We walk toward the villa, and the bass line follows.
15
VASSO
We don’t speak in the corridor. Old stone swallows sound, and the walk back to our suite feels like moving through a throat that hasn’t decided if it wants to spit us out or swallow us whole. I hold the door for her, close it softly, and the quiet that follows has edges.
Naomi sets her heels beside the chaise with surgical care, as if neatness could anesthetize. “Just for the record,” she says, “I didn’t bring up Harrison. Vecchio did. To throw spanners into the works, I expect?”
“Of course,” I say, rolling one cuff with the kind of precision that keeps my hands from doing something else. “He enjoys seeing what rattles and what sings.”
My jaw can crush diamonds. I feel it in the hinge when I answer questions I didn’t ask, when the past is pulled out like a rug and I’m supposed to applaud the dust pattern.
“You said you and Harrison don’t talk. That’s what all the files said when I did my diligence.” I hold her gaze. “So, tell me straight. Do you still talk to your father?” I bite out.
She goes still. “Not often. Sometimes. But not if I can help it.”
“Not often is not never.”
“No.”
It lands like a betrayal I have no right claiming, and I claim it anyway. In the very short time we’ve been married, some stupid, ancient part of me has decided mine is a verb with teeth. Absurd. Predictable. Exactly like me where she’s concerned.

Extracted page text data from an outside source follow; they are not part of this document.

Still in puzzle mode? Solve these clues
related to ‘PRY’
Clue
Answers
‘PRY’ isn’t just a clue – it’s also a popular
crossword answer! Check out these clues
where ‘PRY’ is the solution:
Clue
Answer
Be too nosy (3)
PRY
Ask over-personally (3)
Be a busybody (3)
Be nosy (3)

“And when you can’t help it?” I press, because it matters, because it always has, because the shape of him is made of things I don’t know and want to.
“Then I am courteous. Then I remember that forgiveness isn’t a trophy I owe anyone. Then I get off the phone.”

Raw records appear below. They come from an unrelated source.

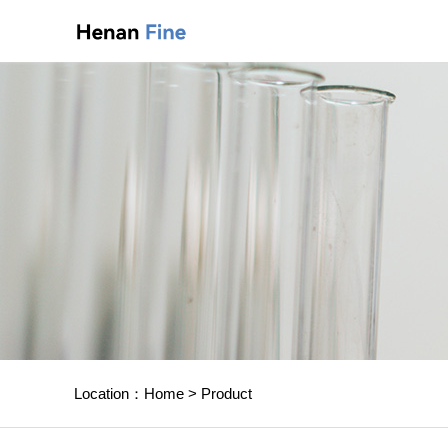
Location：
Home
>
Product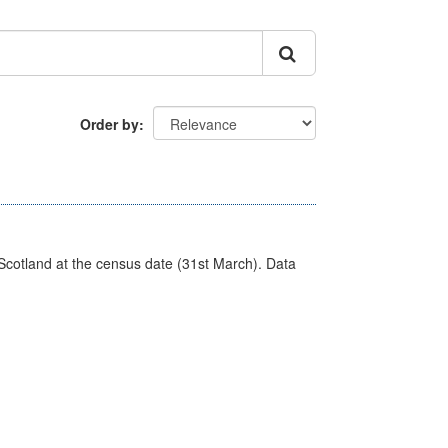
Order by
Scotland at the census date (31st March). Data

I roll the other cuff. She watches the tendons in my wrist like the truth is hiding there. Maybe it is. I look back at her and something sharp and private flickers inside me. It’s possession, yes, and the knowledge I have no business being offended and am anyway.
“Useful,” I say, silk over steel. “To know.”
Her chin tips, heat flashing. “Useful? What am I, a spreadsheet?”
“You’re my wife,” I hear myself say, too fast. It hits us both like a dropped glass—loud, messy, undeniably real.
We stand in the wisteria light and stare each other down with ten years between us, each waiting to see who reaches first. She doesn’t posture or perform. She says, calm and lethal, “You’re angry that he was brought up. I can tell. But…I never knew what really happened between your father and mine.”
For a second I think she’s joking. Then I see the clean bewilderment in her face and it takes air out of my lungs like a fist. “You never bothered to find out?” The worst version of me snipes before the best can tackle him. “What? Too busy being engaged to Leo Goldstein at the country club?”
She flinches. I taste regret, copper and instant. I deserve the look she gives me, and I take it.
“Are you going to tell me?” she asks. “Or do I need to go back in time and ask the girl who didn’t know better to beg harder?”
I pace. One minute. Two. Old stone, new rage. When I finally turn back, the mask stays where I dropped it.
“He came to my father with a smile,” I say. “Said the right words about opportunity. Offered him a low marketing job he’d cobbled together the night before. Turned out it was because he needed a signature he could copy later and a patsy to take the fall.”
Her small gasp is horror-filled. And I’m at once furious and forgiving that she kept far away from her own father and never bothered to find out how he decimated mine.